The game’s story harks back to previous Final Fantasy installments with its tone and atmosphere as well as with cameos by iconic characters. Final Fantasy X’s Yuna, Final Fantasy XIII’s Lightning and Final Fantasy VII’s Cloud pop in and out of the scenes, reminding players of the journey’s they’ve experienced outside of the new title without completely taking over the fresh tale. In this way, Lann and Reynn become avatars for the gamer as they vaguely remember bits and pieces of a fantastical world but only cling to the real one they live in. What better way to make the player feel like part of the actual Final Fantasy franchise than to write them in?

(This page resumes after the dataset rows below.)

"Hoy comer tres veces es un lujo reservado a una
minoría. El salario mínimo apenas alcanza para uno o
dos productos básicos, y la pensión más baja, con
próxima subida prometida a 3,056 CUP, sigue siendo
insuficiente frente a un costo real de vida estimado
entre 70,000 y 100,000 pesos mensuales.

Overall, the characters are more lighthearted than those in previous FF titles, and they provide a comedic element to the game, with plenty of cute banter. Sadly, this is also the game’s one major downside; though the complex moral motifs the franchise is known for are present in World of Final Fantasy, the humorous Lann and Reynn fail to bring deep emotion to the game’s darker moments.
The entry isn’t perfect, but this fresh blend of classic Final Fantasy tropes and characters is what makes World of Final Fantasy delicious fun.